§ **AIM OF THE TASK**
Set down the final part of the listing, which starts at the line containing "3.1. Правовым основанием" and runs to the last line, exactly and completely.

§ **MATERIAL PROVIDED**

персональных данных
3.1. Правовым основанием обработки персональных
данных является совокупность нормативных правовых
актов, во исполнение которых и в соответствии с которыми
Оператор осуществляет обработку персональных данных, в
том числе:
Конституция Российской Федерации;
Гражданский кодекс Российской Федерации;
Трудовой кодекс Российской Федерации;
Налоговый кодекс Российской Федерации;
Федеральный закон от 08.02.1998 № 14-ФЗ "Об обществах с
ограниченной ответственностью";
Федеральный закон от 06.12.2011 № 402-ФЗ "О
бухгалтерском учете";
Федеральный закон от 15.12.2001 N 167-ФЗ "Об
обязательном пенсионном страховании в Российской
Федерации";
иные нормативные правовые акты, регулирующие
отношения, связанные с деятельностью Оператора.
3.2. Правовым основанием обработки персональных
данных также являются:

§ **ANSWER TO THE EXERCISE**
3.1. Правовым основанием обработки персональных
данных является совокупность нормативных правовых
актов, во исполнение которых и в соответствии с которыми
Оператор осуществляет обработку персональных данных, в
том числе:
Конституция Российской Федерации;
Гражданский кодекс Российской Федерации;
Трудовой кодекс Российской Федерации;
Налоговый кодекс Российской Федерации;
Федеральный закон от 08.02.1998 № 14-ФЗ "Об обществах с
ограниченной ответственностью";
Федеральный закон от 06.12.2011 № 402-ФЗ "О
бухгалтерском учете";
Федеральный закон от 15.12.2001 N 167-ФЗ "Об
обязательном пенсионном страховании в Российской
Федерации";
иные нормативные правовые акты, регулирующие
отношения, связанные с деятельностью Оператора.
3.2. Правовым основанием обработки персональных
данных также являются:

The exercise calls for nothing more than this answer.